Apa aku baru saja membunuh Oom Indra?

Keadaan ini sama sekali tidak berubah bahkan setelah silent treatment Ibu mulai melunak selama sehari itu. Ayah masih belum menyerah, tentu, tetapi terkadang Ibu terlupa selama sepersekian detik kalau aku seharusnya noneksisten, dan ini biasanya baru terjadi saat 1) Ibu mulai merasa baikan mengenai aku, atau 2) Ibu mulai lelah.

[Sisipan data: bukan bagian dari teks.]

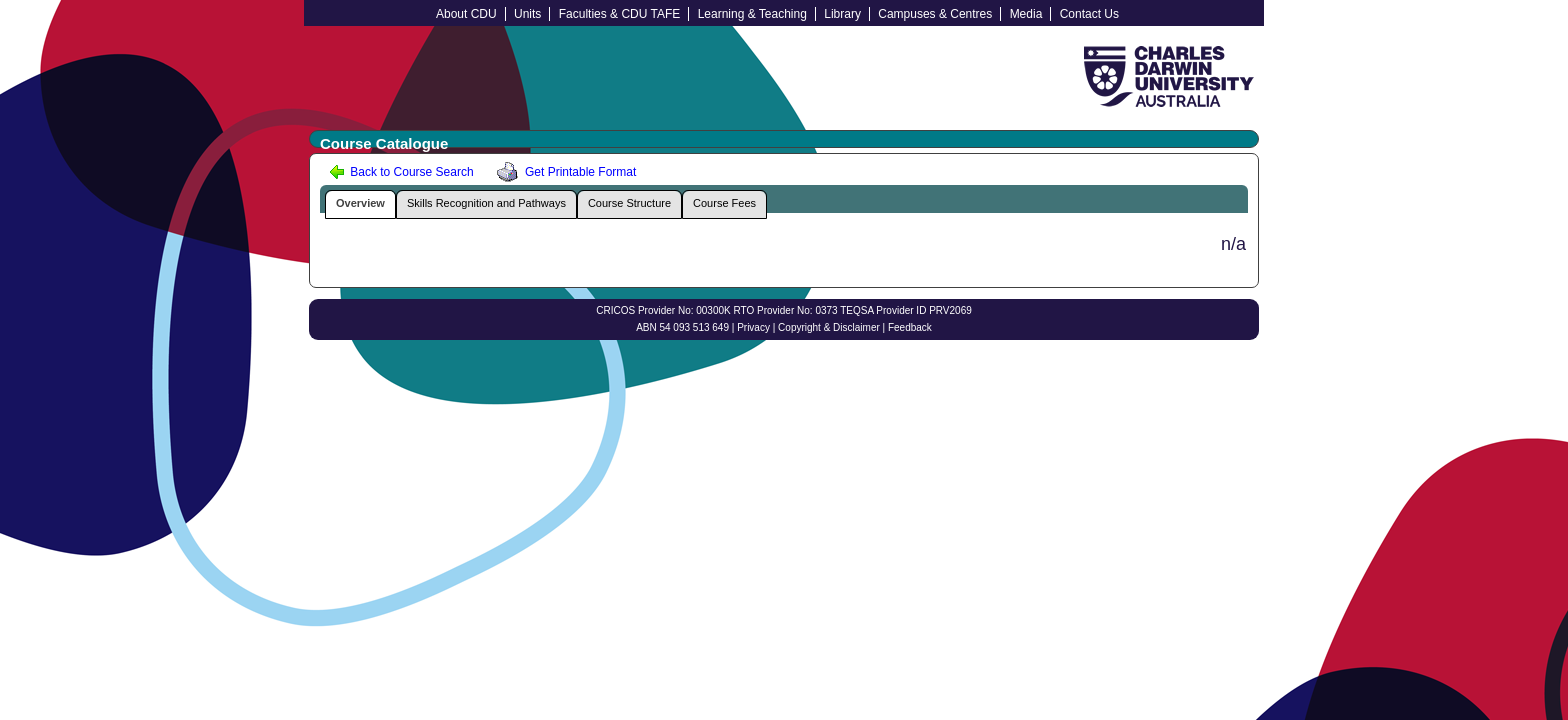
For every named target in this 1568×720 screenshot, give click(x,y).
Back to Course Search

Melihat mata Oom Indra yang mati, kurasa yang terjadi adalah kemungkinan kedua.

Aku masih tidak yakin apa persisnya yang membuat Oom Indra sampai sebegitunya. Dia cuma sempat menyebutkan bahwa dia gagal, lalu mengatakan Haiti. Aku cuma tahu bahwa Haiti ada di Karibia dan terletak di pulau yang sama dengan Republik Dominika. Aku tidak tahu apa hubungannya dengan tugasnya ke Perancis, dan aku juga tidak tahu bagaimana semuanya berhubungan dengan kalungnya.

Stop.

Aku harus terus-terusan mengingatkan diriku bahwa semakin aku memikirkan soal kalung itu, aku cuma akan membuat perasaanku tambah parah. Aku ingat kata-kata Ayah: "Oke, masalahnya terjadi. Lalu sekarang apa?"

Aku tidak ingat sejak kapan persisnya Ayah membuatku jadi seorang pragmatis, atau setidaknya berusaha demikian. Aku harus akui bahwa efisiensi Ayah dalam menyusun dan melaksanakan rencana bisa jadi ... yah, mengerikan. Fokusnya sepenuhnya hanya pada masalah apa yang melandanya, lalu dibandingkan dengan sumber daya yang ada. Dia tidak punya waktu memikirkan hal lain ketika sedang ada masalah yang melanda.

Oke, masalahnya terjadi. Lalu sekarang apa?

Karena ini jugalah biasanya permintaan maafku cuma masuk ke dalam telinga yang tuli setiap kuucapkan padanya setelah aku melakukan suatu kesalahan. Yang dia minta bukan permintaan maafku, tetapi pertanggungjawabanku. Oke, kesalahanku terjadi. Lalu sekarang apa?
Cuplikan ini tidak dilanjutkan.